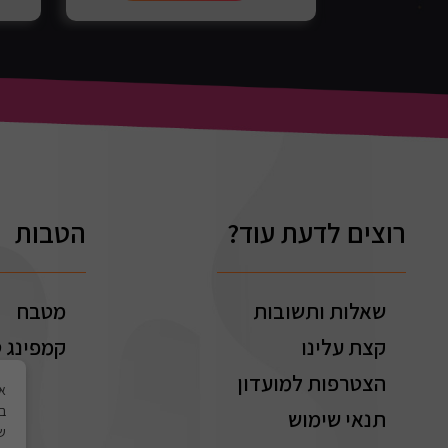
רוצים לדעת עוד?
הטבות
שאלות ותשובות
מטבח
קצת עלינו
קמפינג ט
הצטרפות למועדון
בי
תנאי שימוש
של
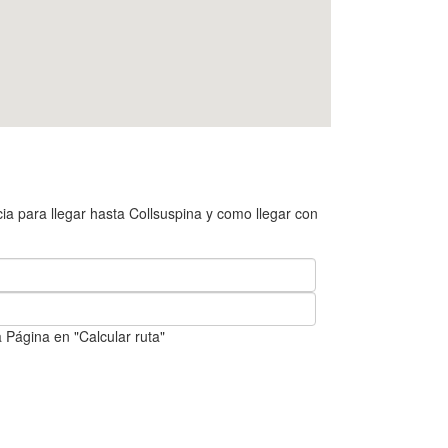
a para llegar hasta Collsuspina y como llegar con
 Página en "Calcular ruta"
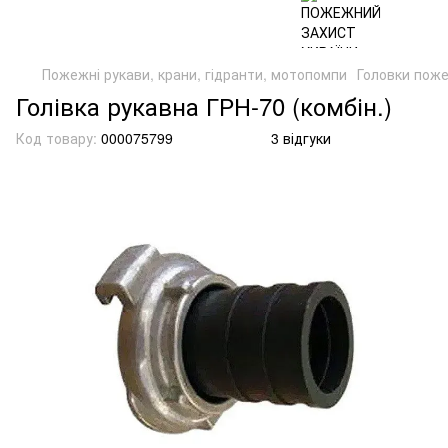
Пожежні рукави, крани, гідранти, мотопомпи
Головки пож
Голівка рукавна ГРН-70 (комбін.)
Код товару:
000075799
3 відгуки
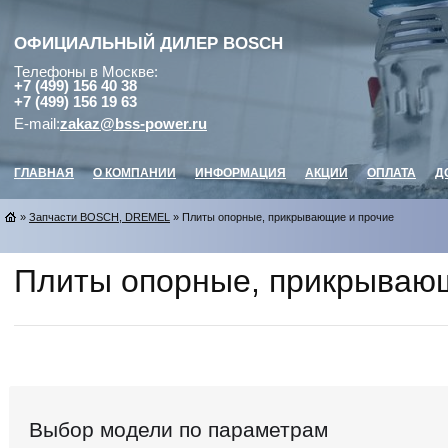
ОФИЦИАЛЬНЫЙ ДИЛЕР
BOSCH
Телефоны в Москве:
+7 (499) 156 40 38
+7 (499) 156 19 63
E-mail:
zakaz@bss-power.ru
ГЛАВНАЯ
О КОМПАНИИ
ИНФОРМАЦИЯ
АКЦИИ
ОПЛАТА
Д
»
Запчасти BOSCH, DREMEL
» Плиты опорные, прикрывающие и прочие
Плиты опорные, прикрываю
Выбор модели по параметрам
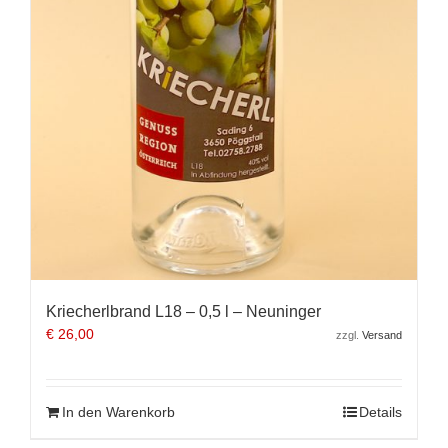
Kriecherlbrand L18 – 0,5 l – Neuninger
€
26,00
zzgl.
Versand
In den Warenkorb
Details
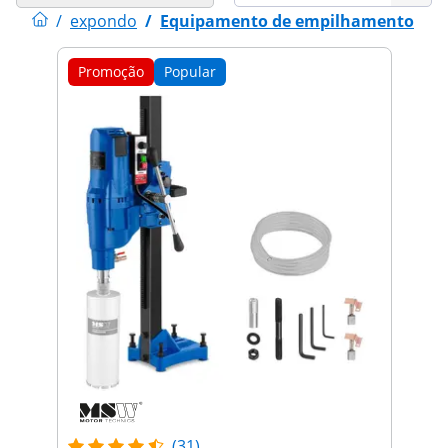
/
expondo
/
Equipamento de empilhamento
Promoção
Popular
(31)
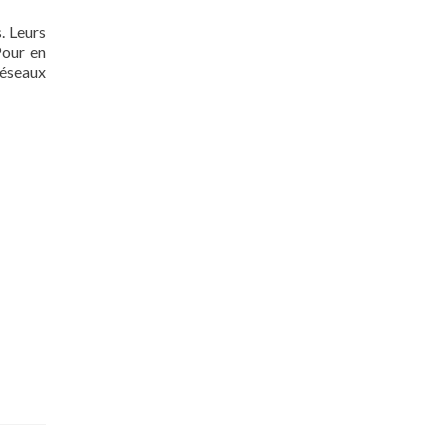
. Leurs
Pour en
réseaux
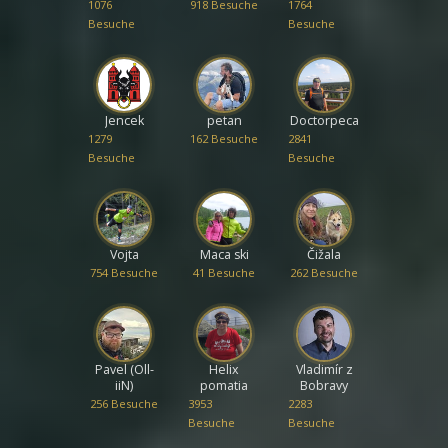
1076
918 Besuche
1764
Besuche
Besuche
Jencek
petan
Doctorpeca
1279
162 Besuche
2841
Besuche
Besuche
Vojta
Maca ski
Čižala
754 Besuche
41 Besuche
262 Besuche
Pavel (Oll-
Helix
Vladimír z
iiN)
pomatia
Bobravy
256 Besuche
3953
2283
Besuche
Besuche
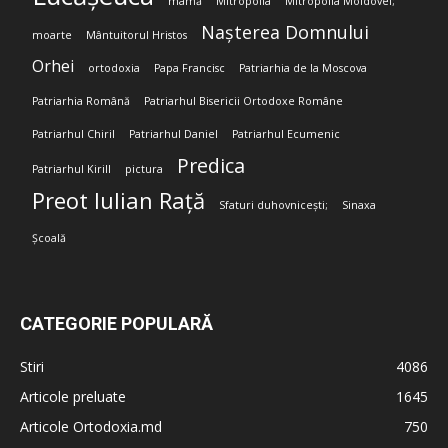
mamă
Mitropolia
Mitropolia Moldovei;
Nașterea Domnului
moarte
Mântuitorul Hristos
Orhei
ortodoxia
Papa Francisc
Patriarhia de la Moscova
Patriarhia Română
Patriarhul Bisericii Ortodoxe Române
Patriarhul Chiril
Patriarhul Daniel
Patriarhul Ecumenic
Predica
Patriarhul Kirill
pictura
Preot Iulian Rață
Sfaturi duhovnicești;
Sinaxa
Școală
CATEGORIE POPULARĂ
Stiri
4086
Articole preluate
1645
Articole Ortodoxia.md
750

● Required action
Reproduce the entries above exactly. Do not include the images.

● Response area
רוצים לדעת עוד?
הטבות
שאלות ותשובות
מטבח
קצת עלינו
קמפינג ט
הצטרפות למועדון
בי
תנאי שימוש
של
a para llegar hasta Collsuspina y como llegar con
 Página en "Calcular ruta"
Пожежні рукави, крани, гідранти, мотопомпи
Головки пож
Голівка рукавна ГРН-70 (комбін.)
Код товару:
000075799
3 відгуки
ОФИЦИАЛЬНЫЙ ДИЛЕР
BOSCH
Телефоны в Москве:
+7 (499) 156 40 38
+7 (499) 156 19 63
E-mail:
zakaz@bss-power.ru
ГЛАВНАЯ
О КОМПАНИИ
ИНФОРМАЦИЯ
АКЦИИ
ОПЛАТА
Д
»
Запчасти BOSCH, DREMEL
» Плиты опорные, прикрывающие и прочие
Плиты опорные, прикрываю
Выбор модели по параметрам
Kriecherlbrand L18 – 0,5 l – Neuninger
€
26,00
zzgl.
Versand
In den Warenkorb
Details
/
expondo
/
Equipamento de empilhamento
Promoção
Popular
(31)
. Leurs
Pour en
réseaux
1076
918 Besuche
1764
Besuche
Besuche
Jencek
petan
Doctorpeca
1279
162 Besuche
2841
Besuche
Besuche
Vojta
Maca ski
Čižala
754 Besuche
41 Besuche
262 Besuche
Pavel (Oll-
Helix
Vladimír z
iiN)
pomatia
Bobravy
256 Besuche
3953
2283
Besuche
Besuche
mamă
Mitropolia
Mitropolia Moldovei;
Nașterea Domnului
moarte
Mântuitorul Hristos
Orhei
ortodoxia
Papa Francisc
Patriarhia de la Moscova
Patriarhia Română
Patriarhul Bisericii Ortodoxe Române
Patriarhul Chiril
Patriarhul Daniel
Patriarhul Ecumenic
Predica
Patriarhul Kirill
pictura
Preot Iulian Rață
Sfaturi duhovnicești;
Sinaxa
Școală
CATEGORIE POPULARĂ
Stiri
4086
Articole preluate
1645
Articole Ortodoxia.md
750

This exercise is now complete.